Meta recently revealed details about the company’s AI training infrastructure, revealing that it currently relies on nearly 50,000 Nvidia H100 GPUs to train its open source Llama 3 LLM.
Like many major tech companies involved in AI, Meta is looking to reduce its dependence on Nvidia’s hardware and has taken another step in that direction.
Meta already has its own AI inference accelerator, Meta Training and Inference Accelerator (MTIA), which is tailor-made for the social media giant’s internal AI workloads, especially those that improve experiences with its various products. The company has now shared insights on its second generation MTIA, which significantly improves over its predecessor.
Software stack
This updated version of MTIA, which can handle inference but not training, doubles the compute and memory bandwidth of the previous solution, maintaining a tight fit with Meta’s workload. It is designed to efficiently serve ranking and recommendation models that provide suggestions to users. The new chip architecture aims to provide a balanced mix of computing power, memory bandwidth and memory capacity to meet the unique needs of these models. The architecture enhances SRAM capabilities, enabling high performance even at smaller batch sizes.
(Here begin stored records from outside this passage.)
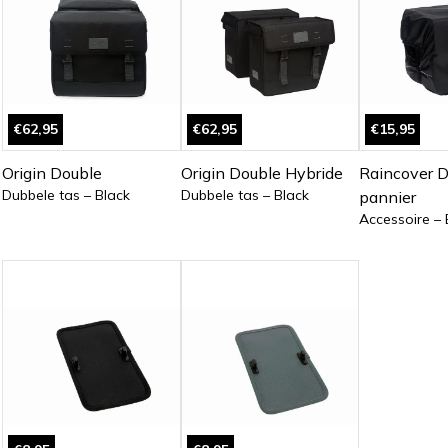
€62,95
€62,95
€15,95
Origin Double
Origin Double Hybride
Raincover 
Dubbele tas – Black
Dubbele tas – Black
pannier
Accessoire – 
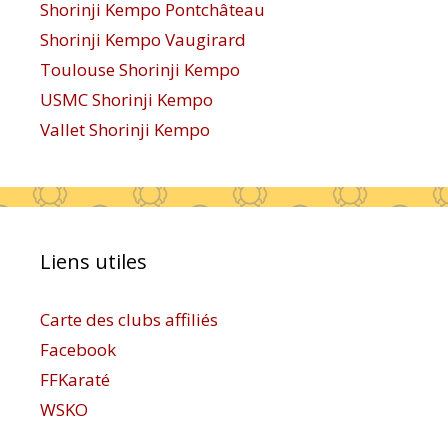
Shorinji Kempo Pontchâteau
Shorinji Kempo Vaugirard
Toulouse Shorinji Kempo
USMC Shorinji Kempo
Vallet Shorinji Kempo
Liens utiles
Carte des clubs affiliés
Facebook
FFKaraté
WSKO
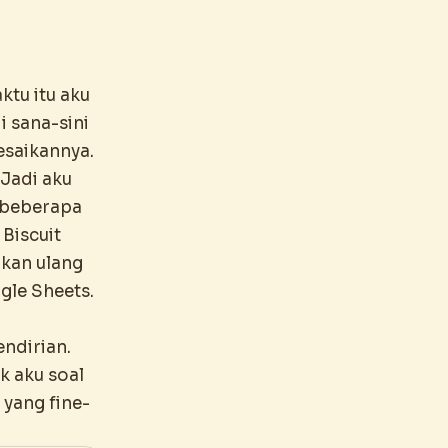
ktu itu aku
i sana-sini
esaikannya.
 Jadi aku
n beberapa
 Biscuit
rkan ulang
gle Sheets.
endirian.
k aku soal
 yang fine-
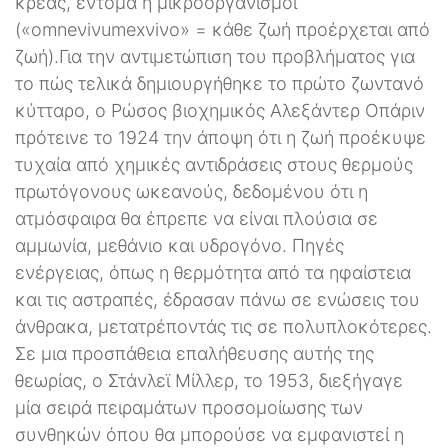
κρέας, έντομα ή μικροοργανισμοί
(«οmneνiνumexνiνο» = κάθε ζωή προέρχεται από
ζωή).Για την αντιμετώπιση του προβλήματος για
το πώς τελικά δημιουργήθηκε το πρώτο ζωντανό
κύτταρο, ο Ρώσος βιοχημικός Αλεξάντερ Οπάριν
πρότεινε το 1924 την άποψη ότι η ζωή προέκυψε
τυχαία από χημικές αντιδράσεις στους θερμούς
πρωτόγονους ωκεανούς, δεδομένου ότι η
ατμόσφαιρα θα έπρεπε να είναι πλούσια σε
αμμωνία, μεθάνιο και υδρογόνο. Πηγές
ενέργειας, όπως η θερμότητα από τα ηφαίστεια
και τις αστραπές, έδρασαν πάνω σε ενώσεις του
άνθρακα, μετατρέποντάς τις σε πολυπλοκότερες.
Σε μια προσπάθεια επαλήθευσης αυτής της
θεωρίας, ο Στάνλεϊ Μίλλερ, το 1953, διεξήγαγε
μία σειρά πειραμάτων προσομοίωσης των
συνθηκών όπου θα μπορούσε να εμφανιστεί η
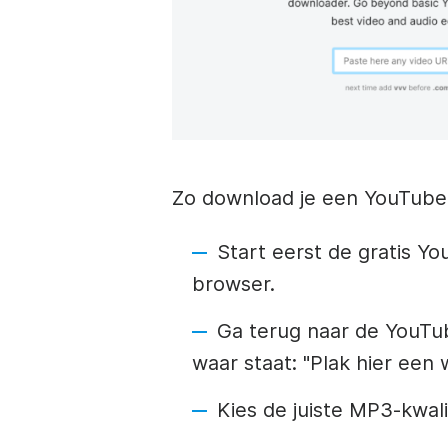
Zo download je een YouTube
Start eerst de gratis Y
browser.
Ga terug naar de YouTub
waar staat: "Plak hier een 
Kies de juiste MP3-kwali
The latest Accelerator consists of an 8×8 grid of processing elements (PEs) that deliver 3.5 times higher compute performance and frugal compute performance that is said to be seven times better than MTIA v1. The progress comes from optimizations in the new architecture around the sparse computing pipeline and the way data is fed into the PEs. Key features include triple the size of local storage, double the on-chip SRAM and 3.5x bandwidth, and double the LPDDR5 capacity.
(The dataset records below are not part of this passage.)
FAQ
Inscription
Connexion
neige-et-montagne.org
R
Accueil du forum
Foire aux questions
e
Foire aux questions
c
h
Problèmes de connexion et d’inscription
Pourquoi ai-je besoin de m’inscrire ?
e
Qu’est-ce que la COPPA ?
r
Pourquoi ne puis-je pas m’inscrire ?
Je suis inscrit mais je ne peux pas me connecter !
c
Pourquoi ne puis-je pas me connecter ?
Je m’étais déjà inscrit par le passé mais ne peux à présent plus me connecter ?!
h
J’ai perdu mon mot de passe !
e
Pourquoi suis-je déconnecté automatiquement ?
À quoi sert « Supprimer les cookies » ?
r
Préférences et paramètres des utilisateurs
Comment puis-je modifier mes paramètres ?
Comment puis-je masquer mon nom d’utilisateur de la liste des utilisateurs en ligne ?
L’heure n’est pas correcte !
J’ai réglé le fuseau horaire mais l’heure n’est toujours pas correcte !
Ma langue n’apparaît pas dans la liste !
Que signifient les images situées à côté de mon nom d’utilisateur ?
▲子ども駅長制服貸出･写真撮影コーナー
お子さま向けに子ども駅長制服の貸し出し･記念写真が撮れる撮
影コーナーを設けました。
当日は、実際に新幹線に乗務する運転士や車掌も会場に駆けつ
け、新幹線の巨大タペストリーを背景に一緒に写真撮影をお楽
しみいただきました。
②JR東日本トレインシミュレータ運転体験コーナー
In addition to the hardware, Meta also focuses on co-designing the software stack with the silicon to synergize an optimal overall inference solution. The company says it has developed a rugged, rack-based system that can accommodate up to 72 accelerators, designed to clock the chip at 1.35 GHz and operate at 90 W.
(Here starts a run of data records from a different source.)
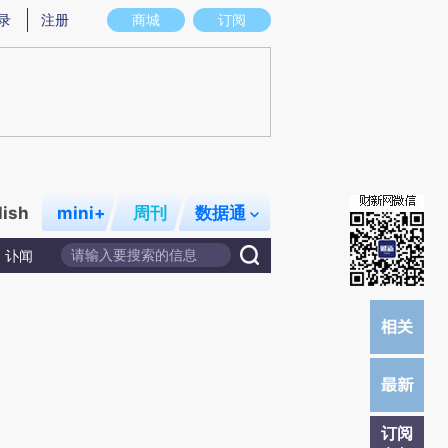
提炼总结而成，可能与原文真实意图存在偏差。不代表财新观点和立场。推荐点击链接阅读原文细致比对和校
录
注册
商城
订阅
lish
mini+
周刊
数据通
讣闻
订阅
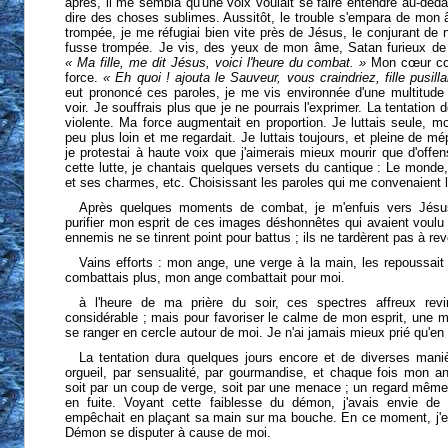
après, il me sembla qu'une voix voulait se faire entendre au-d
dire des choses sublimes. Aussitôt, le trouble s'empara de mon â
trompée, je me réfugiai bien vite près de Jésus, le conjurant de 
fusse trompée. Je vis, des yeux de mon âme, Satan furieux de 
« Ma fille, me dit Jésus, voici l'heure du combat. »
Mon cœur co
force.
« Eh quoi ! ajouta le Sauveur, vous craindriez, fille pusill
eut prononcé ces paroles, je me vis environnée d'une multitude
voir. Je souffrais plus que je ne pourrais l'exprimer. La tentation 
violente. Ma force augmentait en proportion. Je luttais seule, mo
peu plus loin et me regardait. Je luttais toujours, et pleine de 
je protestai à haute voix que j'aimerais mieux mourir que d'off
cette lutte, je chantais quelques versets du cantique : Le monde,
et ses charmes, etc. Choisissant les paroles qui me convenaient l
Après quelques moments de combat, je m'enfuis vers Jésus,
purifier mon esprit de ces images déshonnêtes qui avaient voul
ennemis ne se tinrent point pour battus ; ils ne tardèrent pas à rev
Vains efforts : mon ange, une verge à la main, les repoussai
combattais plus, mon ange combattait pour moi.
à l'heure de ma prière du soir, ces spectres affreux rev
considérable ; mais pour favoriser le calme de mon esprit, une mu
se ranger en cercle autour de moi. Je n'ai jamais mieux prié qu'e
La tentation dura quelques jours encore et de diverses maniè
orgueil, par sensualité, par gourmandise, et chaque fois mon a
soit par un coup de verge, soit par une menace ; un regard même s
en fuite. Voyant cette faiblesse du démon, j'avais envie de
empêchait en plaçant sa main sur ma bouche. En ce moment, j'e
Démon se disputer à cause de moi.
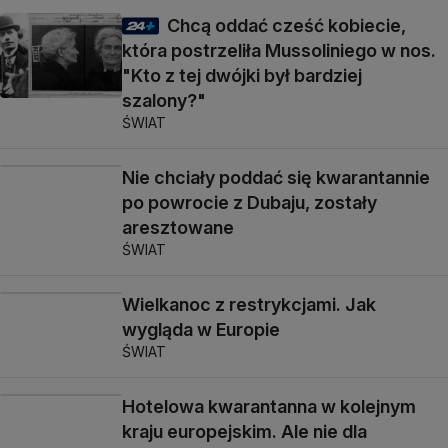
Chcą oddać cześć kobiecie,
która postrzeliła Mussoliniego w nos.
"Kto z tej dwójki był bardziej
szalony?"
ŚWIAT
Nie chciały poddać się kwarantannie
po powrocie z Dubaju, zostały
aresztowane
ŚWIAT
Wielkanoc z restrykcjami. Jak
wygląda w Europie
ŚWIAT
Hotelowa kwarantanna w kolejnym
kraju europejskim. Ale nie dla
Among other developments, Meta says it has also upgraded the structure between accelerators, significantly increasing bandwidth and system scalability. The Triton-MTIA, a backend compiler built to generate high-quality code for MTIA hardware, further optimizes the software stack.
The new MTIA won’t have a huge impact on Meta’s roadmap to a future less reliant on Nvidia’s GPUs, but it is another step in that direction.